The funding, made available through Commerce’s Tax Increment Financing Program , offers developers upfront capital which is paid back through a portion of the new state tax revenue the project creates — in this case, taxes on food and beverages, according to Jeff Miller, Commerce’s executive vice president of investment.
The vacant buildings are now worth $3.9 million and generate $139,700 in city taxes a year. Redeveloping the properties into an apartment complex will increase the site’s value to $20.9 million by 2041, generating $739,000 in city property taxes by the same year, according to city analysis.
The iconic, Art Deco-style building at the corner of Westminster and Eddy streets in downtown served as the Providence Journal headquarters for about 30 years in the early 1900s, prior to the paper’s relocation to Fountain Street, according to the Providence Preservation Society. The neighboring Kresge building to the north on Westminster Street, also included in the redevelopment proposal, housed a former outlet of the national five-and-dime chain.

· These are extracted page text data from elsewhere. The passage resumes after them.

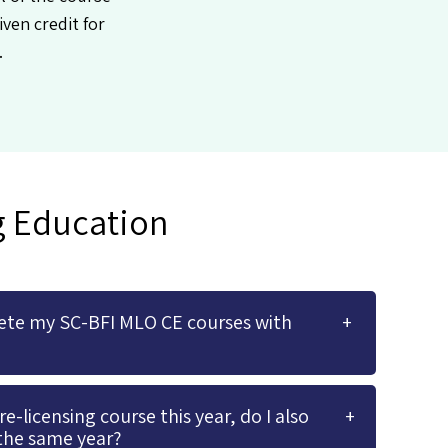
iven credit for
.
g Education
ete my SC-BFI MLO CE courses with
-licensing course this year, do I also
the same year?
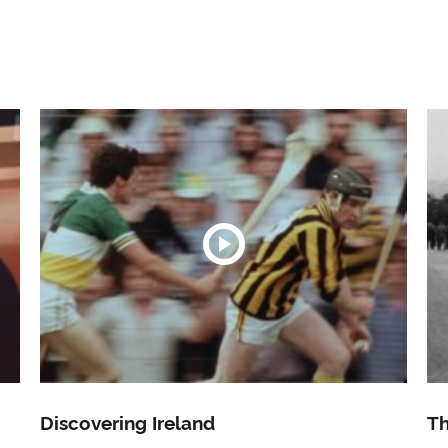
Discovering Ireland
Th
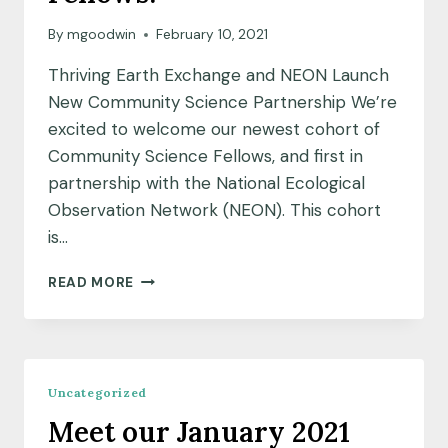
By
mgoodwin
February 10, 2021
Thriving Earth Exchange and NEON Launch
New Community Science Partnership We’re
excited to welcome our newest cohort of
Community Science Fellows, and first in
partnership with the National Ecological
Observation Network (NEON). This cohort
is…
MEET
READ MORE
OUR
NEON
COMMUNITY
SCIENCE
FELLOWS!
Uncategorized
Meet our January 2021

The company is still finalizing agreements with private investors and for historic tax credits through the National Park Service, with plans to begin construction work once financing is in place, Buist said Monday. He declined to give an expected start date.
Board engages offshore wind consultant
Also on Monday, the board authorized an on-call contract with a Providence-based consultant to help strategically grow the state’s offshore wind sector. The agreement with OSWind Partners LLC comes as the result of a competitive solicitation to develop an offshore wind master plan, said William Cox, Rhode Island Commerce’s vice president of business development and investments. Cox stressed the value of strategic planning to secure the state’s foothold in the burgeoning offshore wind industry, including planning for infrastructure upgrades, workforce training and supply chain analysis.
The dollar amount of the agreement has not been determined, since the actual contract has not been signed, Cox said.
OSWind Partners, a Providence-based company run by former Rhode Island Commerce Vice President of Business Development Jeff Tingley, was one of three companies to respond to the Commerce bid, Cox said. Rhode Island Commerce declined to immediately share copies of all three proposals, instead requiring Rhode Island Current to submit a public records request. That request was submitted Friday.